Make your characters real. A major part of character development is giving the people in your story human characteristics and flaws. Second only to an engaging plot, characters are the most important element of your story. You must create characters in your story that the reader believes are real, making what happens to them important. Some characteristics to think about include: name, age, favorite memories and their relationships with friends and family. Even if you don't introduce these matters in the story, they're important to the characters and shape how they act.
Make your characters dynamic. Dynamic characters change through the course of your story and develop, growing as a real person would. Flat characters learn nothing new in the course of the story and remain the same from beginning to end. With the combination of realistic characteristics and the character changing and developing through the story, readers will believe in and care about your characters.

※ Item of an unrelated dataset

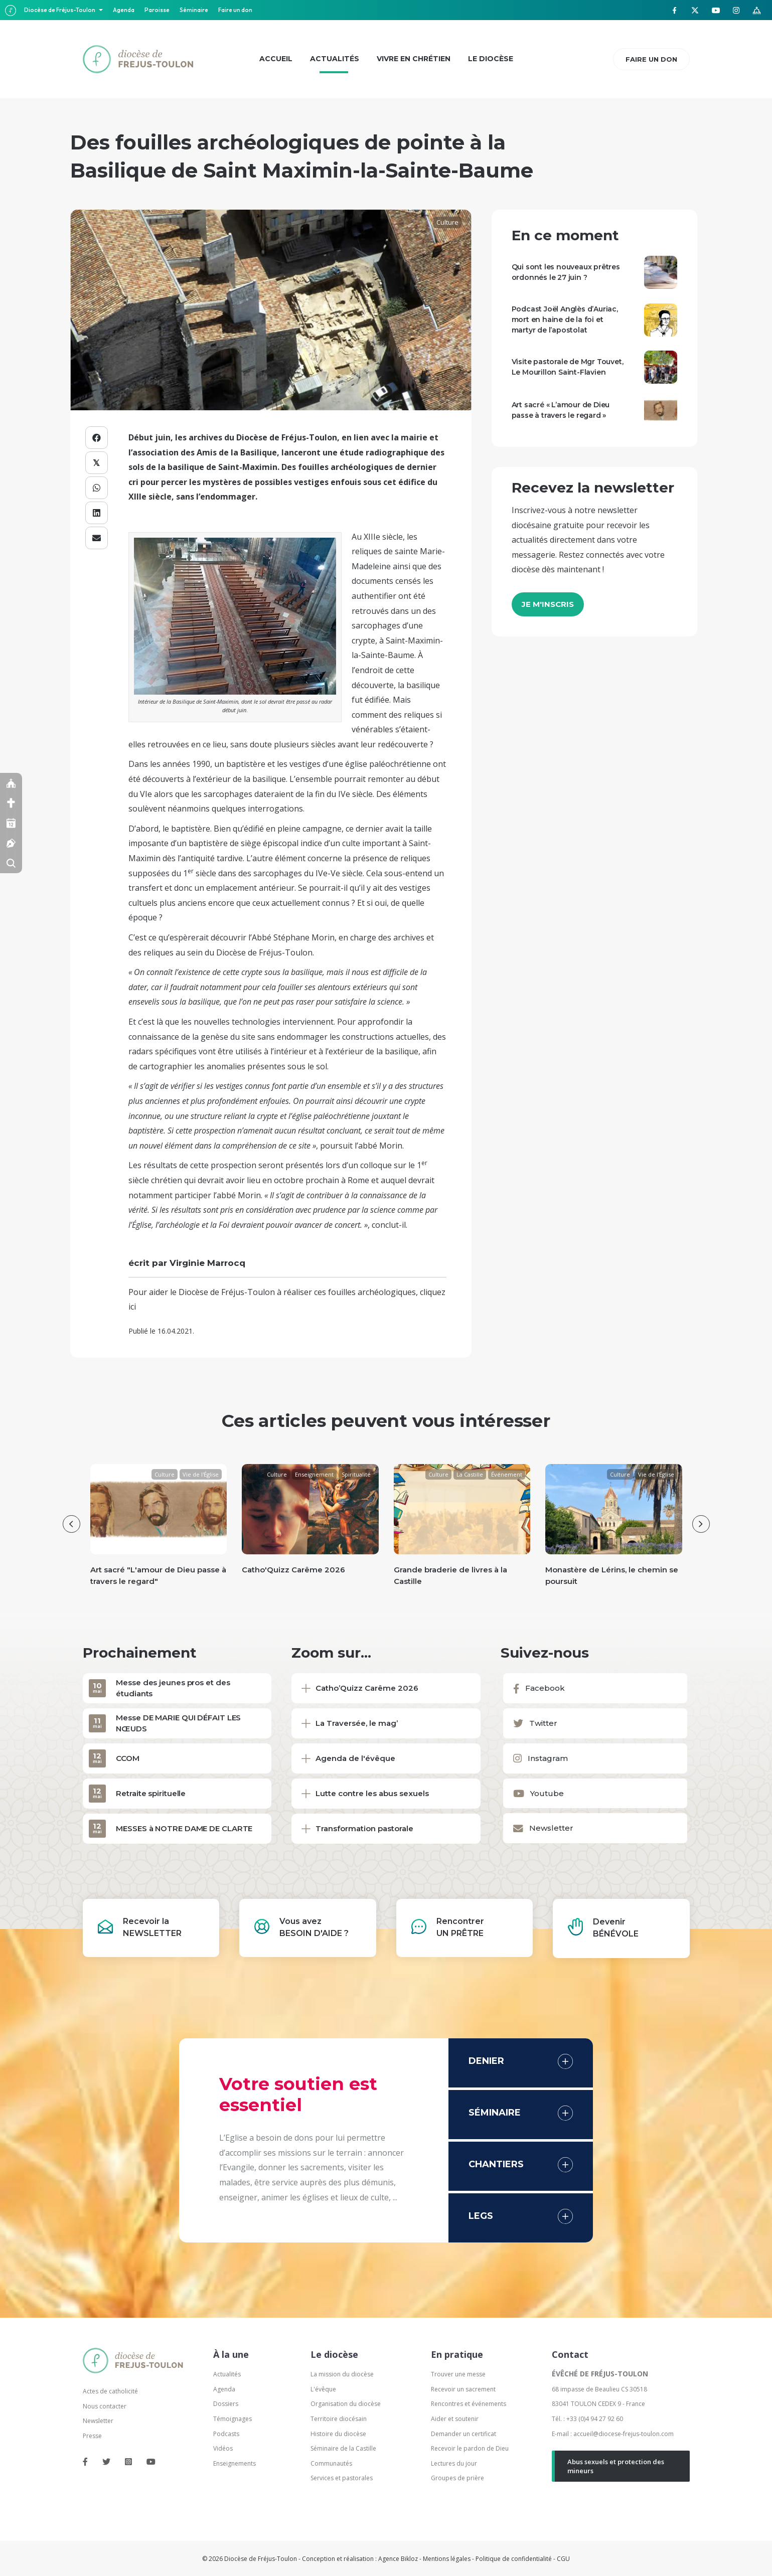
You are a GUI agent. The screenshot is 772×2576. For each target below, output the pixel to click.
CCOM (127, 1758)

Create a world your readers believe by writing what you know. Alan Bernstein writes in "How To Use Real Life Experiences To Create Fictional Stories" that new writers can take a tip from great authors such as Ernest Hemingway and Jack London by incorporating their life into their setting. Hemingway wrote about fishing because of his love for the sport. London wrote about the breath-taking beauty of Alaska because he saw it first hand. These experiences come across realistically because they're based in reality. When you write about where your story takes place, even if it's a fictional world, add details from your life to make the readers believe you are taking them somewhere you have really been before.